Morgan Stanley Reports Quarterly Results

Morgan Stanley (MS) experienced a more than 3% drop in its shares on Tuesday following the release of its latest quarterly results, despite exceeding revenue expectations. In Q4, the bank reported earnings per share (EPS) of $0.85, with revenue reaching $12.9 billion—surpassing both the $12.7 billion reported a year ago and the consensus estimate of $12.79 billion.

The fourth-quarter pre-tax income for Morgan Stanley included $535 million in charges, with $286 million attributed to an FDIC special assessment and a $249 million legal charge related to a specific matter. For the full year, the bank’s net revenues amounted to $54.1 billion, a slight increase from $53.7 billion the previous year.

Morgan Stanley’s wealth management division posted impressive figures for the full year, generating revenues of $26.3 billion and adding net new assets of $282 billion. Additionally, the investment management division reported full-year revenues of $5.4 billion, with assets under management rising to $1.5 trillion.

Ted Pick, Morgan Stanley’s CEO, commented on the firm’s performance, noting a solid return on tangible common equity (ROTCE) amid a mixed market backdrop and various headwinds in 2023. Looking ahead to 2024, Pick emphasised the bank’s clear and consistent business strategy and a unified leadership team, expressing a focus on achieving long-term financial goals and delivering for shareholders.

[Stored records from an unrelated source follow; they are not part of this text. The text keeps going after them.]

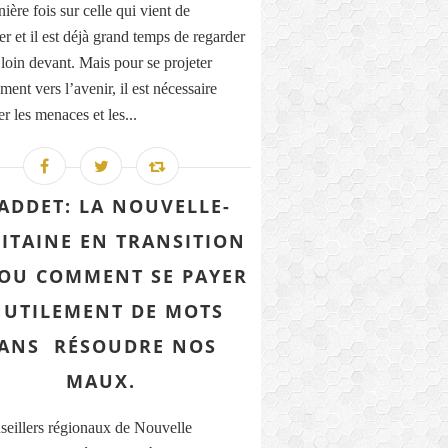
ière fois sur celle qui vient de
r et il est déjà grand temps de regarder
 loin devant. Mais pour se projeter
ment vers l’avenir, il est nécessaire
r les menaces et les...
ADDET: LA NOUVELLE-
ITAINE EN TRANSITION
. OU COMMENT SE PAYER
NUTILEMENT DE MOTS
ANS RÉSOUDRE NOS
MAUX.
seillers régionaux de Nouvelle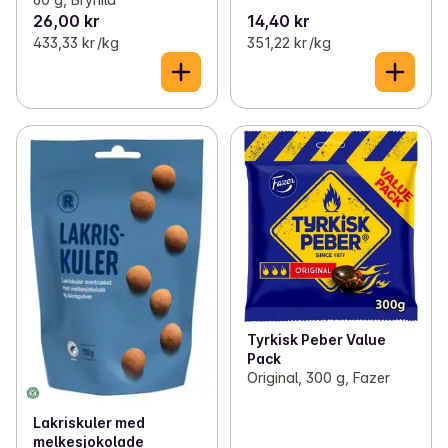
26,00 kr
14,40 kr
433,33 kr /kg
351,22 kr /kg
Tyrkisk Peber Value
Pack
Original, 300 g, Fazer
Lakriskuler med
melkesjokolade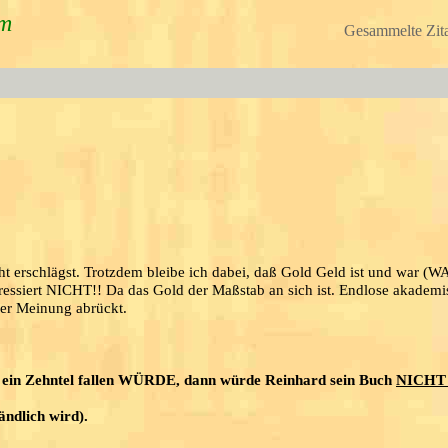
um
Gesammelte Zita
t erschlägst. Trotzdem bleibe ich dabei, daß Gold Geld ist und war (
eressiert NICHT!! Da das Gold der Maßstab an sich ist. Endlose akadem
hrer Meinung abrückt.
 ein Zehntel fallen WÜRDE, dann würde Reinhard sein Buch
NICHT
dlich wird).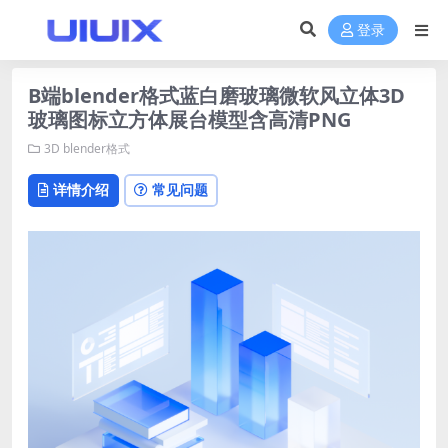
登录
B端blender格式蓝白磨玻璃微软风立体3D
玻璃图标立方体展台模型含高清PNG
3D
blender格式
详情介绍
常见问题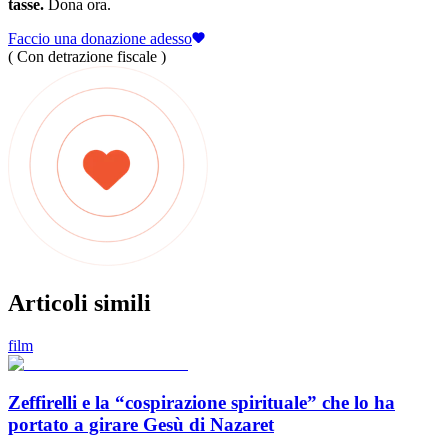
tasse.
Dona ora.
Faccio una donazione adesso
( Con detrazione fiscale )
Articoli simili
film
Zeffirelli e la “cospirazione spirituale” che lo ha
portato a girare Gesù di Nazaret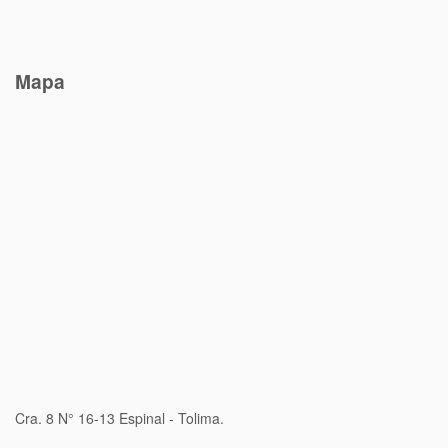
Mapa
Cra. 8 N° 16-13 Espinal - Tolima.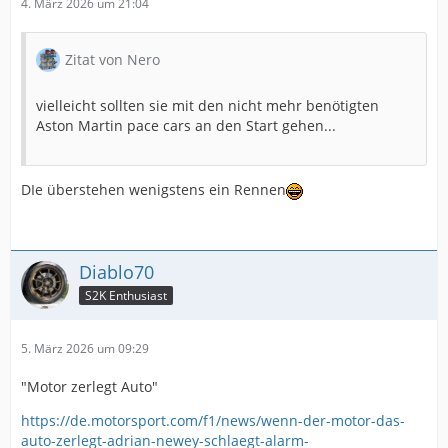
4. März 2026 um 21:04
Zitat von Nero
vielleicht sollten sie mit den nicht mehr benötigten
Aston Martin pace cars an den Start gehen...
DIe überstehen wenigstens ein Rennen
Diablo70
S2K Enthusiast
5. März 2026 um 09:29
"Motor zerlegt Auto"
https://de.motorsport.com/f1/news/wenn-der-motor-das-
auto-zerlegt-adrian-newey-schlaegt-alarm-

While analysts at Goldman Sachs found the results largely in line with expectations, they highlighted lower-than-expected trading revenue, leading to investor concerns. Jefferies analysts, on the other hand, maintained a Buy rating and $107 price target on MS, noting that excluding the legal charge, the bank’s EPS was closer to $0.98 and emphasising positive annualised growth in net new assets. Both sets of analysts outlined areas of investor focus for the future, including trends in Global Wealth Management (GWM), capital markets normalisation, and updated long-term targets.